Something in Los Feliz, Silver Lake, and Echo Park area should jump out at us right away: a significant weakness in the east-west grid. This may be due to leftover historical influence of transit orientation towards downtown LA, or the underlying weakness of the east-west street grid, but whatever the reason, there is an opportunity to strengthen the bus grid, and provide a direct connection between major activity centers around Hollywood and east side neighborhoods like Glassell Park and Highland Park.

The less ambitious route would start at Fountain & Western, run east to Fountain & Hyperion, follow Hyperion to Atwater Village, and end at Brand & San Fernando in Glendale. Since this would a totally new route, there’s no need to follow outdated stop spacing practices, and we can set stops at every quarter to half mile to improve speeds. A westward extension all the way to La Cienega would be nice, but that would depend on a contentious plan to build the missing block of Fountain. Maybe it would be more feasible if it were restricted to buses only?

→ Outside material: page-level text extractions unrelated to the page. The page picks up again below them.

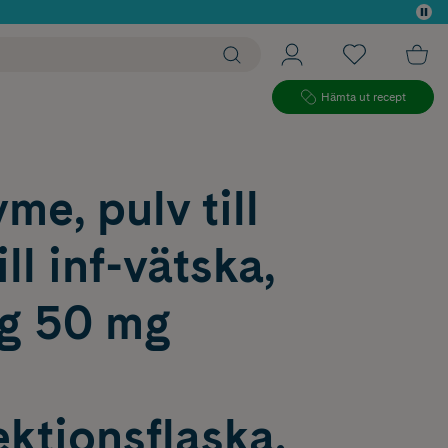
 köp*
Hämta ut recept
e, pulv till
ll inf-vätska,
ng 50 mg
ktionsflaska,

Hollywood – Atwater Village route in Scribble Maps

A more ambitious route would follow the above from Fountain & Western to Hyperion & Rowena, and then follow Rowena, Glendale, Fletcher, Eagle Rock, and York to Highland Park. The Highland Park end of the route would be tricky, because of the need to provide a transfer to the Gold Line and the absence of an ideally located station for that purpose. Avenue 54 is a logical cutoff from York to Figueroa, but leaves you 4 blocks south of the Highland Park Gold Line station, while taking York right to Figueroa leaves you 3 blocks north. Taking York and Mission to the Gold Line station in South Pasadena would make the route useless for transfers between the Gold Line to the south and the new bus route to the west.

Hollywood – Highland Park route in Scribble Maps

Because of topography, the street grid in this area isn’t great for east-west movements. This results in a longer route with more turns than we’d like, but it’s probably about the best we can do. This route would provide an alternative this route would be competitive with taking the Gold Line to LA Union Station and transferring to the Red Line, and would serve intermediate destinations not served by rail transit or existing east-west bus. While it certainly wouldn’t be one of LA Metro’s top performing routes, it should connect strong enough destinations to generate decent ridership, and is worth taking a look at.